Growing up Southern Baptist I have indelible memories of the Sunday School offering envelope used by the church. It was more than a tracking device for offerings. We were also graded by our teacher on bringing our Bible, preparing for the lesson, and attending church to hear the preaching afterwards.
However, I don’t have any recollections of our asking the church about its own performance during the week.
I remember hearing occasionally about attendance, baptisms and money – and that was pretty much the whole list. We gave our offering because we were supposed to give and had been taught to do so out of obedience, not unlike the Old Testament rules for bringing the offerings to the Temple.
The Israelites did not bring money to the priests, but living animals they had raised – sheep, bulls and birds. And then what happened? What they brought was literally burned up in front of their eyes. The offering went up in smoke except for a portion that was set aside to feed the Temple staff.
Try to imagine the Old Testament model of sacrifice and offerings happening today with money – our currency and checks piled up and set on fire. It is almost impossible to think we would allow that without serious resistance.
But even now in the church budget approval process, I have yet to hear anyone ask a question about impact. Expenses – yes. Some church members are even bold enough to question salaries. But when is the last time you’ve heard someone ask for hard data about what has actually been accomplished?

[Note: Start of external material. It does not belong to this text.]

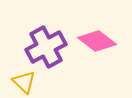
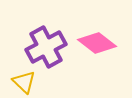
pink diamond: moved 2 px down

It’s instructive to me that almost every study on giving and voluntarism I have read concludes that how we first learn to give and volunteer come from this early relationship with church. People who attend church give more and volunteer more because this has been the only institution where we are encouraged and taught to do both from an early age.
But somewhere along the way, we have confused the good of giving out of obedience with the idea that we should not ask pertinent questions. We have been trained to believe the church does not need to produce results with what is given.
So, it should not come as a total surprise that people are far less concerned about results in their giving than one might think.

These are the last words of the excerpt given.